На этот раз мое постыдное социальное происхождение не сыграло роковой для меня роли. Я срезался на первом же экзамене по литературе. «Железный поток» Серафимовича – тема, доставшаяся мне по билету, сгубила меня. Я написал, что это скучный, плохой роман, в котором нет ни одного запоминающегося героя. Расцарапанный собственным свободомыслием, я наивно трепал своими молочными зубами произведение, считавшееся в те годы классическим. Тройка, поставленная за это сочинение, не позволила мне набрать проходной балл, установленный для моей категории.

Легкомыслие юности благословенно – оно порождает бесстрашные поступки, о которых потом принято говорить, что они закономерны. И в них действительно есть святая закономерность легкомыслия.

Мои деньги были на излете. В последней папиросной коробке лежали восемь рублевых бумажек – восемь дней жизни. Разменяв их в ларьках на мелочь и уложив ее столбиками по пятьдесят копеек, я удвоил свой капитал.

Мысль о возвращении домой, в Харьков, даже не приходила мне в голову. Я был в том состоянии непоколебимого физиологического безрассудства, которое повергает в ярость пожилых людей.

– На что вы рассчитываете? – спрашивает старик у юноши.

Юноша не может ответить, ибо он ни на что не рассчитывает и одновременно рассчитывает на все. На то, что он найдет на улице бумажник. На то, что внезапно распахнется дверь его комнаты, войдет запыхавшийся человек и скажет: у нас есть для вас прекрасная работа, убедительная просьба не отказываться.
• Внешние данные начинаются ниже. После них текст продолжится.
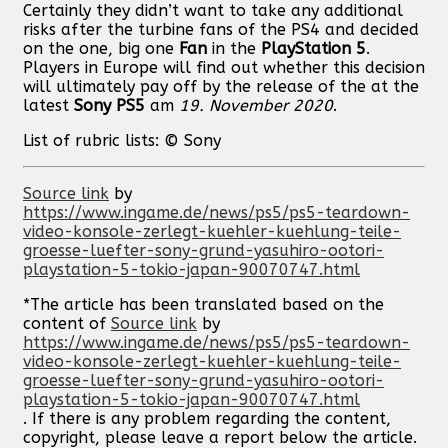
Certainly they didn’t want to take any additional
risks after the turbine fans of the PS4 and decided
on the one, big one
Fan
in the
PlayStation
5
.
Players in Europe will find out whether this decision
will ultimately pay off by the release of the at the
latest
Sony
PS5
am
19. November 2020
.
List of rubric lists: © Sony
Source link
by
https://www.ingame.de/news/ps5/ps5-teardown-
video-konsole-zerlegt-kuehler-kuehlung-teile-
groesse-luefter-sony-grund-yasuhiro-ootori-
playstation-5-tokio-japan-90070747.html
*The article has been translated based on the
content of
Source link
by
https://www.ingame.de/news/ps5/ps5-teardown-
video-konsole-zerlegt-kuehler-kuehlung-teile-
groesse-luefter-sony-grund-yasuhiro-ootori-
playstation-5-tokio-japan-90070747.html
. If there is any problem regarding the content,
copyright, please leave a report below the article.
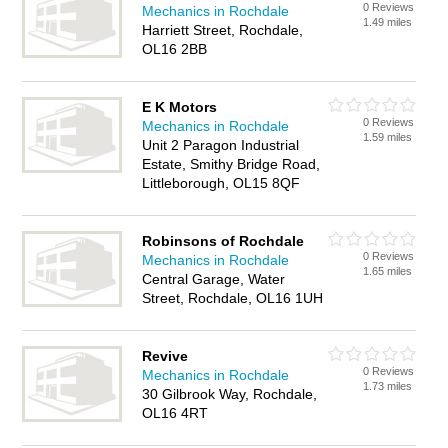
0 Reviews
Mechanics in Rochdale
1.49 miles
Harriett Street, Rochdale,
OL16 2BB
E K Motors
0 Reviews
Mechanics in Rochdale
1.59 miles
Unit 2 Paragon Industrial
Estate, Smithy Bridge Road,
Littleborough, OL15 8QF
Robinsons of Rochdale
0 Reviews
Mechanics in Rochdale
1.65 miles
Central Garage, Water
Street, Rochdale, OL16 1UH
Revive
0 Reviews
Mechanics in Rochdale
1.73 miles
30 Gilbrook Way, Rochdale,
OL16 4RT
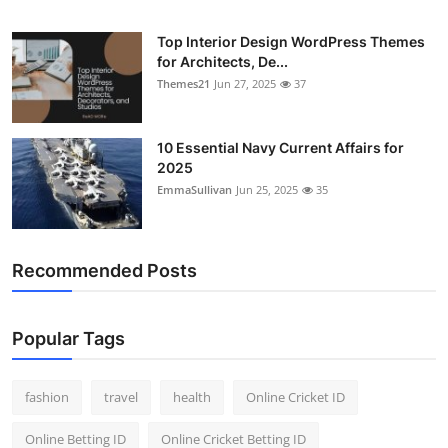
General
Top Interior Design WordPress Themes
for Architects, De...
Top 10
Themes21
Jun 27, 2025
37
How To
10 Essential Navy Current Affairs for
Support Number
2025
EmmaSullivan
Jun 25, 2025
35
Recommended Posts
Popular Tags
fashion
travel
health
Online Cricket ID
Online Betting ID
Online Cricket Betting ID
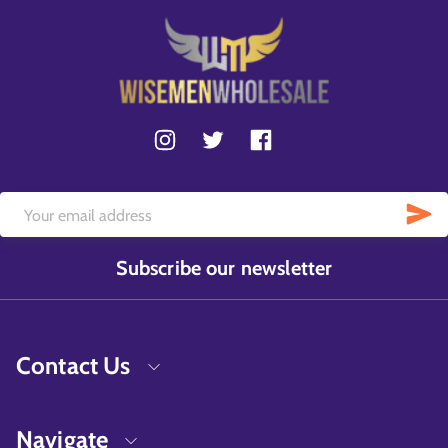
Subscribe our newsletter
Contact Us
Navigate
В расчеты юноши входят утреннее солнце, полдень, вечер, ночь. И личное бессмертие.

Забрав документы из института, я почувствовал облегчение. Четыре года подряд я делал все, что мог. С меня хватит, сказал я себе. Живут же люди и без высшего образования!
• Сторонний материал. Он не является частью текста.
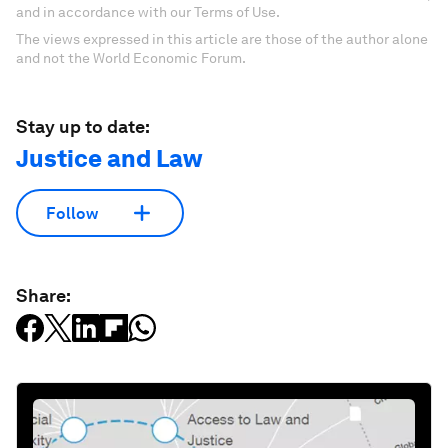
and in accordance with our Terms of Use.
The views expressed in this article are those of the author alone
and not the World Economic Forum.
Stay up to date:
Justice and Law
Follow
Share:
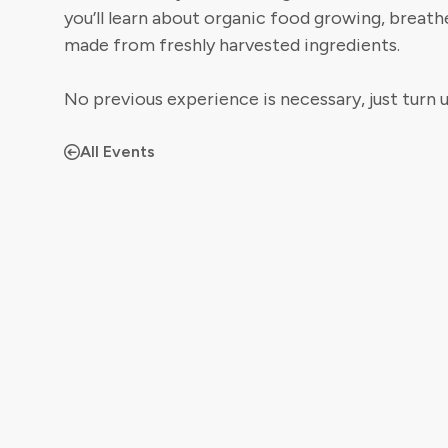
you’ll learn about organic food growing, breathe
made from freshly harvested ingredients.
No previous experience is necessary, just turn u
All Events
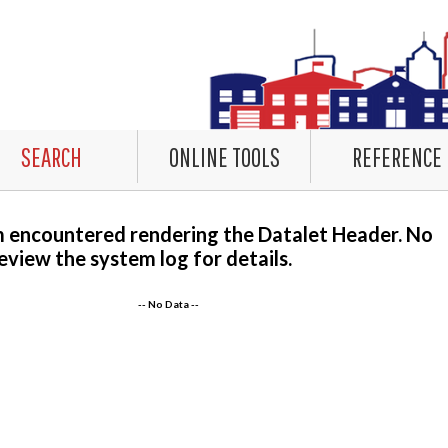
SEARCH
ONLINE TOOLS
REFERENCE
m encountered rendering the Datalet Header. No
eview the system log for details.
-- No Data --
Теперь у меня оказалась пропасть свободного времени. Можно было, наконец, осмотреть Ленинград. Мне много раз говорили, что осмотр надо начинать с вышки Исаакиевского собора.

Взобравшись на вышку, я не думал, как Растиньяк над Парижем, что подо мной лежит город, который я должен покорить. Найдется же, думал я. в этой равнодушной панораме крохотное местечко и для меня. Не может не найтись!

– Давай поговорим, – волнуясь, сказал я ему. – Ты меня не узнаешь?

– Вы на кого-то похожи, – ответил он, небрежно вглядываясь в меня.

– Посмотри внимательней.

– Голос мне кажется знакомым, – сказал он. – Где-то я уже слышал его.

– А лицо?

– Не могу припомнить.

– Ладно. Черт с ним. Наверное, я сильно изменился. Ты видишь этот шрам на нижней скуле?

– Вижу.

– У тебя такой же.

– Бывает, – сказал он.

– Откуда у тебя этот шрам? Погоди. Я сам скажу. Когда тебе было четыре года, ты простудил желёзку, объевшись на Рыбной улице, в лавочке Яроцкого, мороженым. Твой отец…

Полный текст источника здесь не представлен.